Hidden Kingdoms is a British documentary television series that was first broadcast on BBC One on 16 January 2014. The three-part series is narrated by Stephen Fry and shows how animals experience the world from their perspective. Animals shown include a chipmunk, dung beetle, Rufous elephant shrew and treeshrew, and Japanese rhinoceros beetle.

In United States, the series was shown under the alternative title Mini Monsters, which aired at Discovery Channel on 31 May 2014.

Production
Kim Shillinglaw, the BBC's head of commissioning for natural history and science, announced the series on 21 November 2013. The following landscapes were used for the series: savanna, desert, jungle, forest and the metropolis of Rio de Janeiro and Tokyo. The executive producer is Mike Gunton, senior executive of the BBC Natural History Unit, and produced by Mark Brownlow. Hidden Kingdoms is a BBC, Discovery, RTL Group, France Télévisions and CCTV-9 co-production, in association with R.T.I S.p.A.

BBC Worldwide announced pre-sales for Hidden Kingdoms before the 2013 MIPCOM. The series has been licensed to Network Ten (Australia), BBC Knowledge (South Africa), Sveriges Television (Sweden) and RÚV (Iceland). BBC Worldwide also signed a deal with the Korean Broadcasting System.
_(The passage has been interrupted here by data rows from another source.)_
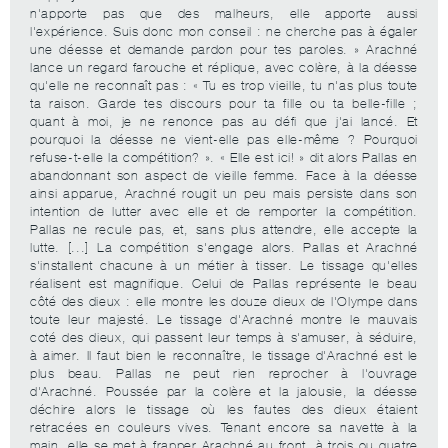
n'apporte pas que des malheurs, elle apporte aussi
l'expérience. Suis donc mon conseil : ne cherche pas à égaler
une déesse et demande pardon pour tes paroles. » Arachné
lance un regard farouche et réplique, avec colère, à la déesse
qu'elle ne reconnaît pas : « Tu es trop vieille, tu n'as plus toute
ta raison. Garde tes discours pour ta fille ou ta belle-fille ;
quant à moi, je ne renonce pas au défi que j'ai lancé. Et
pourquoi la déesse ne vient-elle pas elle-même ? Pourquoi
refuse-t-elle la compétition? ». « Elle est ici! » dit alors Pallas en
abandonnant son aspect de vieille femme. Face à la déesse
ainsi apparue, Arachné rougit un peu mais persiste dans son
intention de lutter avec elle et de remporter la compétition.
Pallas ne recule pas, et, sans plus attendre, elle accepte la
lutte. [...] La compétition s'engage alors. Pallas et Arachné
s'installent chacune à un métier à tisser. Le tissage qu'elles
réalisent est magnifique. Celui de Pallas représente le beau
côté des dieux : elle montre les douze dieux de l'Olympe dans
toute leur majesté. Le tissage d'Arachné montre le mauvais
coté des dieux, qui passent leur temps à s'amuser, à séduire,
à aimer. Il faut bien le reconnaître, le tissage d'Arachné est le
plus beau. Pallas ne peut rien reprocher à l'ouvrage
d'Arachné. Poussée par la colère et la jalousie, la déesse
déchire alors le tissage où les fautes des dieux étaient
retracées en couleurs vives. Tenant encore sa navette à la
main, elle se met à frapper Arachné au front, à trois ou quatre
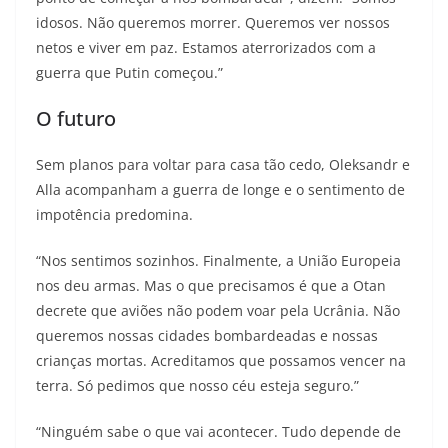
idosos. Não queremos morrer. Queremos ver nossos
netos e viver em paz. Estamos aterrorizados com a
guerra que Putin começou.”
O futuro
Sem planos para voltar para casa tão cedo, Oleksandr e
Alla acompanham a guerra de longe e o sentimento de
impotência predomina.
“Nos sentimos sozinhos. Finalmente, a União Europeia
nos deu armas. Mas o que precisamos é que a Otan
decrete que aviões não podem voar pela Ucrânia. Não
queremos nossas cidades bombardeadas e nossas
crianças mortas. Acreditamos que possamos vencer na
terra. Só pedimos que nosso céu esteja seguro.”
“Ninguém sabe o que vai acontecer. Tudo depende de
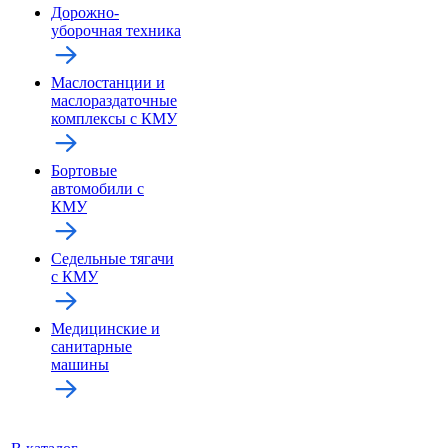
Дорожно-
уборочная техника
Маслостанции и
маслораздаточные
комплексы с КМУ
Бортовые
автомобили с
КМУ
Седельные тягачи
с КМУ
Медицинские и
санитарные
машины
On-screen warnings of re-enacted elements were shown in Hidden Kingdoms. One of the scenes, featuring a mouse leaping to escape the jaws of a rattlesnake, was created by filming rattlesnakes making strikes at a hot towel placed above a camera, which was then merged with footage of the mouse.

Episode list

Reception
Overnight figures showed that the first episode on 16 January 2014 was watched by 14.4% of the viewing audience for that time, with 3.41 million watching it. The second and third episodes attracted 3.52m (15.5%) and 2.74m (12.4%) respectively.

Some reviewers criticised the show's use of staged scenes and digital editing, stating that the depicted events and locations are "astonishing if true, but frustrating and worthless if merely a digital effect".

Home media
In United Kingdom, a single DVD disc was released on 27 January 2014 by BBC Worldwide.

In United States and Canada, DVD and Blu-ray Disc were released on 8 July 2014. It was distributed by BBC Warner.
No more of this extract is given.